5.4. Limitations and Future Research

The study utilized an online survey to collect data, but the sample size is relatively small. Convenience sampling was employed by recruiting participants from an online patient group chat—which may introduce group polarization and bias due to the predominance of like-minded individuals. Voluntary response bias is also a concern, as individuals with strong opinions are more likely to respond. Additionally, severe under coverage bias is evident because a notable segment of patients lacks internet access—potentially resulting in differing opinions compared to those who participated—and subjectivity along with inconsistent judgment criteria may further contribute to varying responses, even among individuals in similar circumstances. Furthermore, false memory could skew the results, limiting their accuracy and generalizability. Thus, the findings may not be representative of the broader patient population lacking comprehensiveness and objectivity.

Additionally, the absence of a longitudinal design significantly constrains the study’s ability to capture complex societal transformations, which are inherently dynamic and multifaceted processes. Since the survey reflects only current views, it falls short of providing long-term analysis and comparative perspective indispensable for evaluating the cumulative effects of ongoing government policy reforms and NGO efforts over time.
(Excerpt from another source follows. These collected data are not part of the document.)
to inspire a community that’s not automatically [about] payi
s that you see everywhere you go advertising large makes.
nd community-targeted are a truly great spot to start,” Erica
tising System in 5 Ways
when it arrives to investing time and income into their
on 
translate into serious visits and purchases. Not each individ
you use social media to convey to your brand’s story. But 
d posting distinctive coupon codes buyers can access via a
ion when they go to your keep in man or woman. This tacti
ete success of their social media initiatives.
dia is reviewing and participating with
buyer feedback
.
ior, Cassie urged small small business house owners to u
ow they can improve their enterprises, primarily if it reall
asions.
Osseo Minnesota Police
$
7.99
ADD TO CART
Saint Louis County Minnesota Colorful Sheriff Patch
Additionally, examining the roles of external factors—such as parental involvement, teacher behavior, and school policies—would provide valuable insights into how systemic and environmental influences contribute to the phenomenon.

Finally, future studies could focus on designing and testing specific interventions: structured peer interaction programs, teacher training initiatives, or policies promoting balanced online and offline communication.

Conflicts of Interest

The authors declare no conflicts of interest regarding the publication of this paper.